I am eating so much food. I was starting to make a list of things I have eaten today, but stopped after dinner because I threw in a frozen burrito with chips so now I am embarrassed to admit how much I actually ate. I feel guilty about the non-healthy stuff I consume but I am also good about fruit and vegetables. I have the feeling losing the baby weight this time will be a huge challenge. ;)
The anatomy scan of the baby was on Friday. I am proud of Lily, she was so patient through the long appointment. She even smiled at the sonographer after getting a sticker. Baby looks great, it is definitely a boy, there are no doubts about that! He is an active little one, it took longer than usual to get all the angles they needed. The doctor did notice a small umbilical hernia, which would explain the belly button discomfort I experience from time to time. I was told not to lift anything heavy, and to get as much rest as possible. Rest has been my best friend. Have I mentioned how tired I am?? My allergies have been awful so sneezing has been unavoidable. I have had to hold my belly every time I sneeze, and to make matters more interesting, I pee a little most of the time. Yes, I am not ashamed to admit that. I guess I really need to work on my kegel exercises. Ah, the joys of motherhood.

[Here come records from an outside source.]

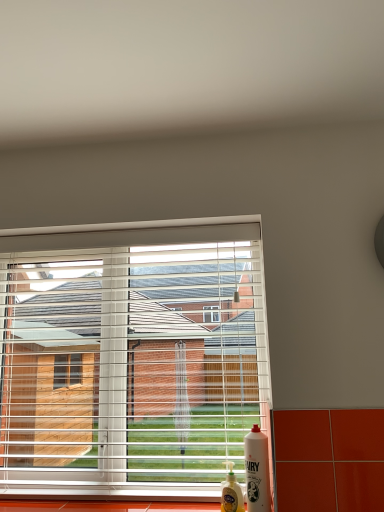 Describe the element at coordinates (130, 356) in the screenshot. I see `white plastic blinds at center` at that location.

This screenshot has height=512, width=384. Describe the element at coordinates (257, 470) in the screenshot. I see `white glossy fairy liquid at lower right, acting as the 1th bottle starting from the right` at that location.

You are a GUI agent. You are given a task and a screenshot of the screen. Output one action in this format:
    pyautogui.click(x=<x>, y=<y>)
    Task: Click on the white plastic blinds at center
    
    Given the screenshot: What is the action you would take?
    pyautogui.click(x=130, y=356)

From the image's perspective, which is above, translucent plastic bottle at lower right, which is the second bottle from right to left, or white plastic blinds at center?

white plastic blinds at center, from the image's perspective.

At what (x,y) coordinates should I click in order to perform the action: click on window above the translucent plastic bottle at lower right, the first bottle from the left (from the image's perspective). Please return your answer as a coordinate pair (x, y). Looking at the image, I should click on (130, 356).

Visually, is translucent plastic bottle at lower right, which is the second bottle from right to left, positioned to the left or to the right of white plastic blinds at center?

translucent plastic bottle at lower right, which is the second bottle from right to left, is positioned on white plastic blinds at center's right side.

Does translucent plastic bottle at lower right, which is the second bottle from right to left, lie behind white plastic blinds at center?

No.

Find the location of a particular element. The height and width of the screenshot is (512, 384). window located behind the translucent plastic bottle at lower right, the first bottle from the left is located at coordinates (130, 356).

From the image's perspective, is white plastic blinds at center above or below translucent plastic bottle at lower right, the first bottle from the left?

Based on their image positions, white plastic blinds at center is located above translucent plastic bottle at lower right, the first bottle from the left.

Is white plastic blinds at center wider than translucent plastic bottle at lower right, the first bottle from the left?

Indeed, white plastic blinds at center has a greater width compared to translucent plastic bottle at lower right, the first bottle from the left.

Is the depth of white plastic blinds at center greater than that of translucent plastic bottle at lower right, which is the second bottle from right to left?

Yes, the depth of white plastic blinds at center is greater than that of translucent plastic bottle at lower right, which is the second bottle from right to left.

Would you say white glossy fairy liquid at lower right, the second bottle viewed from the left, contains translucent plastic bottle at lower right, the first bottle from the left?

No, translucent plastic bottle at lower right, the first bottle from the left, is not surrounded by white glossy fairy liquid at lower right, the second bottle viewed from the left.

Considering the relative positions of white glossy fairy liquid at lower right, acting as the 1th bottle starting from the right, and translucent plastic bottle at lower right, which is the second bottle from right to left, in the image provided, is white glossy fairy liquid at lower right, acting as the 1th bottle starting from the right, to the right of translucent plastic bottle at lower right, which is the second bottle from right to left, from the viewer's perspective?

Correct, you'll find white glossy fairy liquid at lower right, acting as the 1th bottle starting from the right, to the right of translucent plastic bottle at lower right, which is the second bottle from right to left.

Which of these two, white glossy fairy liquid at lower right, acting as the 1th bottle starting from the right, or translucent plastic bottle at lower right, which is the second bottle from right to left, is thinner?

Thinner between the two is translucent plastic bottle at lower right, which is the second bottle from right to left.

I have also been crying about eeeveryyything: commercials, documentaries, songs, even when I see a cute baby, I get a lump in my throat. My girlfriend stopped by the other day with four boxes full of baby boy clothes because they aren't planning to have more children, and they are moving. When she had initially told me she had "a few things" to give us, I had no idea she meant her son's entire wardrobe from newborn to 24 months. After she left, I went through it, and I became so overwhelmed with their kindness that I broke down in tears. Everything is cute and in such great condition, she could have just sold it all. It is funny that the day before she sent me her text message I was a bit stressed about having to buy boy clothes and had no idea where to start. I feel pretty lucky.

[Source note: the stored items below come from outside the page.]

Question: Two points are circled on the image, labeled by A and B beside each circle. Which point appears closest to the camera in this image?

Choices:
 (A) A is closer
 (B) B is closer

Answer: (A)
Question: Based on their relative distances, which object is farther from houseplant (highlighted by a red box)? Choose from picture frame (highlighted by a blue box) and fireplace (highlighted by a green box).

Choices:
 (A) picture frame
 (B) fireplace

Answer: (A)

It is 10:40pm and Lily is still up, "reading" and wandering around her room. For a while, after we moved things back one hour, an early breakfast, an 11am lunch time, etc, she was in bed by 9pm, which was a huge improvement. She was getting up late, we would wait for daddy to come home to have dinner at 6/6:30, bedtime routine started by 8, but wouldn't actually fall asleep after 10pm. At times she still gets up in the middle of the night. Usually, between 2 and 4am--fun times. So when we began doing things earlier, and unfortunately not waiting for Mr. Rhoads to come home to eat, she fell asleep earlier and slept through the night. She has been officially potty trained, meaning she hasn't had an overnight accident in a few weeks. I wish she would nap, mostly for me to take a break, but even if she does (only in the car), it does not improve her nighttime sleep habits. She napped briefly in the car today, I can't help but wonder if that is why she is having a hell of a time falling asleep now. I know she is tired. Truthfully, I have always been a night owl so I can't be upset that she has a hard time sleeping. I know the feeling.
Speak of the devil, I seem to have a visitor in my bedroom so perhaps I will try to lay down next to her. After all, she will not always be this small and will want to be around mommy this much, right?